Strategy: Hire your spouse to help out. In fact, you should make your spouse an official company “employee,” with all that entails, including filing all the proper paperwork with the IRS.
Of course, your spouse will owe income and payroll taxes on wages, just like any other new hire, but he or she is also in line for the usual. Here are five ways to sweeten the pot.

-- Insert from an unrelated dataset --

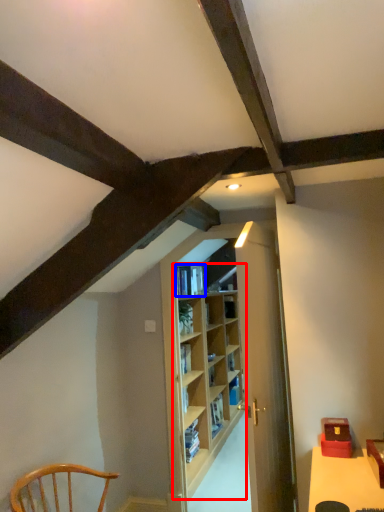 Question: Which of the following is the closest to the observer, shelf (highlighted by a red box) or book (highlighted by a blue box)?

Choices:
 (A) shelf
 (B) book

Answer: (A) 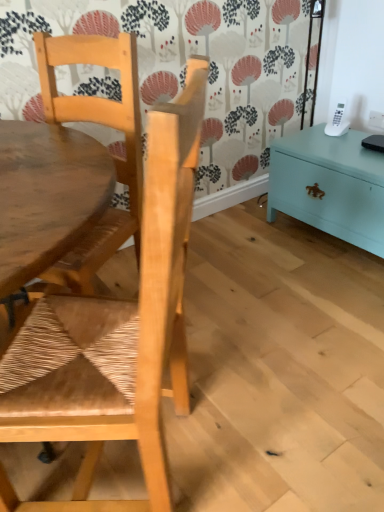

1. Build a retirement nest egg. As long as certain requirements are met, an employer can deduct the full amount of contributions made to a qualified retirement on behalf of an employee-spouse. For instance, if your company has a profit-sharing plan, in 2013 it can contribute the lesser of 25% of compensation or $51,000. With a 401(k), your spouse can elect to defer up to $17,500 ($23,000 if age 50 or older), and the company can also make contributions (subject to tax-law limits) that are tax-free to your spouse. Contributions grow within the account on a tax-deferred basis.
2. Get more mileage from business trips. Generally, you can’t deduct travel expenses attributable to a spouse when he or she accompanies you on a business excursion. However, if your spouse is a bona fide employee of the company and is going along for a valid business reason, the travel costs—including air fare, lodging and 50% of the cost of meals—are deductible. The benefit is also tax-free to your spouse.
3. Cure health insurance ills. If you’re currently paying more to cover your spouse under the company’s health insurance plan, hiring your spouse shifts the expense to the company. The company can deduct the full cost of the health insurance paid for your spouse, just as it can for other employees. And, even if you’re self-employed, you can still write off 100% of the cost.
4. Advance your spouse’s education. If your spouse wants to sharpen his or her business skills, your company can arrange to send him “back to school” part time. Generally, expenses paid out under an educational assistance plan are deductible by the company and tax-free to the employee, up to $5,250 a year.
5. Be part of the life insurance group. Similar to health insurance, an owner’s spouse is entitled to the same group-term life insurance coverage as other employees in the company (e.g., equal to three or four times salary). Key point: The first $50,000 of employer-paid group-term life insurance coverage is tax-free to the employee. Also, any additional coverage is taxed at relatively low rates.
These perks are particularly advantageous when the business entity is a C corporation. Note that S corporation owners generally can’t deductlike group-term life insurance for any employee owning 2% or more of the company. By extension, this rule also applies to coverage for a shareholder’s employee-spouse.
Tip: Set up a cafeteria plan offering a variety of fringe benefits. In this way, your spouse and employees only take advantage of those benefits they choose.